In a single paragraph (the so-called Testimonium Flavianum) Josephus confirms every salient aspect of the Christ-myth:

1. Jesus’s existence 2. his ‘more than human’ status 3. his miracle working 4. his teaching 5. his ministry among the Jews and the Gentiles 6. his Messiahship 7. his condemnation by the Jewish priests 8. his sentence by Pilate 9. his death on the cross 10. the devotion of his followers 11. his resurrection on the 3rd day 12. his post-death appearance 13. his fulfillment of divine prophecy 14. the successful continuance of the Christians.

In just 127 words Josephus confirms everything – now that is a miracle!

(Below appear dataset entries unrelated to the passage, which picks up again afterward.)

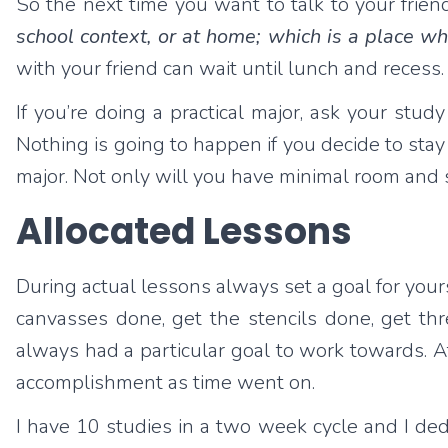
So the next time you want to talk to your friend
school context, or at home; which is a place w
with your friend can wait until lunch and recess.
If you’re doing a practical major, ask your st
Nothing is going to happen if you decide to stay 
major. Not only will you have minimal room and s
Allocated Lessons
During actual lessons always set a goal for yourse
canvasses done, get the stencils done, get th
always had a particular goal to work towards. A
accomplishment as time went on.
I have 10 studies in a two week cycle and I d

Not a single writer before the 4th century – not Justin, Irenaeus, Clement of Alexandria, Tertullian, Cyprian, Arnobius, etc. – in all their defences against pagan hostility, makes a single reference to Josephus’ wondrous words.

The third century Church ‘Father’ Origen, for example, spent half his life and a quarter of a million words contending against the pagan writer Celsus. Origen drew on all sorts of proofs and witnesses to his arguments in his fierce defence of Christianity. He quotes from Josephus extensively. Yet even he makes no reference to this ‘golden paragraph’ from Josephus, which would have been the ultimate rebuttal. In fact, Origen actually said that Josephus was “not believing in Jesus as the Christ.”

Origen did not quote the ‘golden paragraph’ because this paragraph had not yet been written.

It was absent from early copies of the works of Josephus and did not appear in Origen’s third century version of Josephus, referenced in his Contra Celsum.

Consider, also, the anomalies:

1. How could Josephus claim that Jesus had been the answer to his messianic hopes yet remain an orthodox Jew?
The absurdity forces some apologists to make the ridiculous claim that Josephus was a closet Christian!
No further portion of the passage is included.